The KwaZulu-Natal health care sector was in need of a serious overhaul, because the people mandated to provide health care services "are not working efficiently". A growing tendency among health personnel in government hospitals "not to adequately offer the required health care services to patients" had been observed.

"Government has in the past striven to change the status quo through measures such as the improvement of conditions of service, but still this poor attitude towards work does not seem to change at all. What is even more concerning is that health personnel in this country are struggling to live up to the requirements of their 'noble and selfless' profession," Nkwanyana said. 

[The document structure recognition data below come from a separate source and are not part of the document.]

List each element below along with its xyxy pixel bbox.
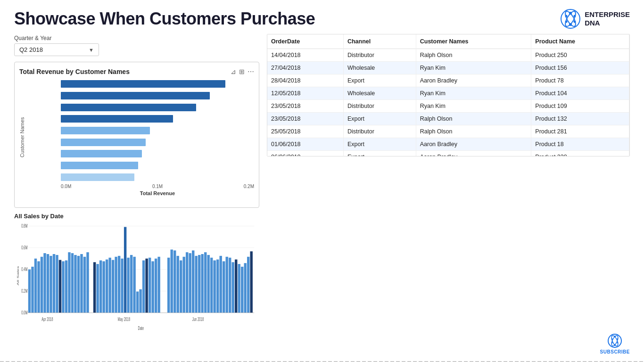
svg-rect-84 (235, 260, 237, 313)
bar-row: Aaron Bradley (61, 102, 254, 113)
filter-label: Quarter & Year (14, 35, 259, 41)
svg-rect-73 (201, 254, 204, 313)
svg-text:Jun 2018: Jun 2018 (192, 316, 204, 322)
quarter-year-dropdown[interactable]: Q2 2018 ▼ (14, 43, 99, 56)
table-cell: Product 281 (531, 125, 629, 138)
table-row: 01/06/2018ExportAaron BradleyProduct 18 (267, 138, 629, 151)
table-cell: Export (343, 138, 416, 151)
table-cell: 23/05/2018 (267, 100, 343, 113)
svg-rect-29 (56, 255, 58, 313)
svg-rect-74 (204, 252, 206, 313)
table-row: 23/05/2018DistributorRyan KimProduct 109 (267, 100, 629, 113)
subscribe-button[interactable]: SUBSCRIBE (600, 333, 630, 354)
table-cell: Product 156 (531, 62, 629, 74)
table-cell: Ryan Kim (416, 100, 531, 113)
bar-fill (61, 127, 150, 134)
table-cell: Distributor (343, 49, 416, 62)
col-order-date: OrderDate (267, 34, 343, 49)
table-row: 27/04/2018WholesaleRyan KimProduct 156 (267, 62, 629, 74)
svg-rect-39 (86, 252, 89, 313)
svg-rect-72 (198, 255, 200, 313)
x-axis-area: 0.0M0.1M0.2M Total Revenue (28, 183, 254, 196)
enterprise-dna-logo-icon (560, 8, 581, 29)
svg-rect-51 (127, 258, 129, 313)
svg-rect-79 (220, 256, 222, 313)
bar-row: Samuel Walker (61, 125, 254, 136)
col-channel: Channel (343, 34, 416, 49)
svg-rect-52 (130, 255, 132, 313)
left-panel: Quarter & Year Q2 2018 ▼ Total Revenue b… (14, 33, 259, 353)
svg-rect-48 (118, 256, 120, 313)
data-table-container[interactable]: OrderDate Channel Customer Names Product… (267, 34, 630, 156)
bar-track (61, 92, 254, 99)
table-cell: 25/05/2018 (267, 125, 343, 138)
bar-fill (61, 139, 146, 146)
svg-rect-53 (133, 257, 135, 313)
svg-rect-40 (93, 262, 96, 313)
svg-rect-45 (108, 258, 111, 313)
svg-rect-23 (37, 261, 40, 313)
y-axis-label: Customer Names (19, 78, 28, 196)
filter-icon[interactable]: ⊿ (231, 68, 236, 75)
bar-chart-container: Total Revenue by Customer Names ⊿ ⊞ ⋯ Cu… (14, 62, 259, 208)
bar-chart-inner: Customer Names Ryan KimRalph OlsonAaron … (19, 78, 254, 196)
bar-track (61, 139, 254, 146)
svg-rect-70 (192, 250, 194, 313)
table-cell: Aaron Bradley (416, 74, 531, 87)
table-cell: Product 250 (531, 49, 629, 62)
svg-rect-77 (214, 260, 216, 313)
svg-rect-43 (102, 261, 105, 313)
bar-row: James Larson (61, 137, 254, 148)
svg-rect-34 (71, 253, 74, 313)
bar-track (61, 162, 254, 169)
bar-fill (61, 92, 210, 99)
chart-icons: ⊿ ⊞ ⋯ (231, 68, 254, 75)
svg-rect-20 (28, 270, 31, 313)
bar-row: Earl Adams (61, 114, 254, 124)
sales-date-chart: 0.8M 0.6M 0.4M 0.2M 0.0M All Sales (14, 222, 259, 330)
table-cell: Product 109 (531, 100, 629, 113)
x-axis-ticks: 0.0M0.1M0.2M (61, 183, 254, 189)
table-row: 28/04/2018ExportAaron BradleyProduct 78 (267, 74, 629, 87)
more-options-icon[interactable]: ⋯ (248, 68, 254, 75)
bar-track (61, 104, 254, 111)
sales-chart-svg: 0.8M 0.6M 0.4M 0.2M 0.0M All Sales (14, 222, 259, 330)
svg-text:Apr 2018: Apr 2018 (41, 316, 53, 322)
svg-rect-25 (43, 253, 46, 313)
table-row: 14/04/2018DistributorRalph OlsonProduct … (267, 49, 629, 62)
bar-fill (61, 150, 142, 157)
x-tick: 0.2M (244, 184, 254, 189)
right-panel: OrderDate Channel Customer Names Product… (267, 33, 630, 353)
svg-point-101 (617, 342, 619, 344)
svg-rect-65 (177, 256, 179, 313)
table-row: 25/05/2018DistributorRalph OlsonProduct … (267, 125, 629, 138)
svg-point-5 (565, 15, 568, 17)
bottom-chart-title: All Sales by Date (14, 213, 259, 220)
table-row: 06/06/2018ExportAaron BradleyProduct 238 (267, 151, 629, 157)
table-cell: Distributor (343, 100, 416, 113)
svg-rect-28 (53, 254, 55, 313)
svg-rect-69 (189, 253, 191, 313)
svg-rect-61 (157, 257, 160, 313)
bar-fill (61, 162, 138, 169)
bar-chart-main: Ryan KimRalph OlsonAaron BradleyEarl Ada… (28, 78, 254, 196)
svg-text:Date: Date (138, 325, 144, 330)
svg-rect-44 (106, 260, 108, 313)
table-cell: 27/04/2018 (267, 62, 343, 74)
svg-text:All Sales: All Sales (16, 266, 19, 286)
svg-rect-58 (149, 258, 151, 313)
svg-rect-63 (171, 249, 173, 313)
svg-rect-26 (47, 254, 49, 313)
expand-icon[interactable]: ⊞ (239, 68, 245, 75)
dropdown-value: Q2 2018 (19, 46, 43, 53)
table-cell: 06/06/2018 (267, 151, 343, 157)
svg-rect-54 (136, 292, 139, 313)
svg-rect-38 (83, 257, 86, 313)
bar-fill (61, 115, 173, 123)
bar-row: Clarence Fox (61, 172, 254, 182)
svg-rect-32 (65, 260, 67, 313)
svg-rect-78 (216, 260, 219, 313)
table-cell: Product 104 (531, 87, 629, 100)
page-title: Showcase When Customers Purchase (14, 9, 315, 29)
svg-rect-46 (112, 260, 114, 313)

"We have often heard people narrate how their relatives nearly or actually died due to negligence by a nurse whose role was to simply act quickly and rescue the sick person. More stories are told of how nurses sleep on duty while a patient cries for a glass of water to take their medication."

KwaZulu-Natal health MEC Nomagugu Simelane-Zulu needed to seriously work with health workers’ unions to change the attitude and commitment of health workers to improve service delivery in the sector. 

"Nurses with bad attitudes must be kicked out of their jobs when the National Health Insurance comes into effect. When the NHI is up and running, there must be no holy cows. We must slaughter every cow - from a nurse to a hospital manager. NHI cannot work if we have nurses with bad attitude."

The IFP called on Simelane-Zulu to urgently investigate and take the necessary action against any nurses found to be involved in turning away the pregnant woman at the Buxedeni Clinic.

The IFP further commended minibus taxi driver Nhlonipho Zulu, who assisted the woman to deliver her baby in his taxi, and the community members who assisted him when he called for help, Nkwanyana said.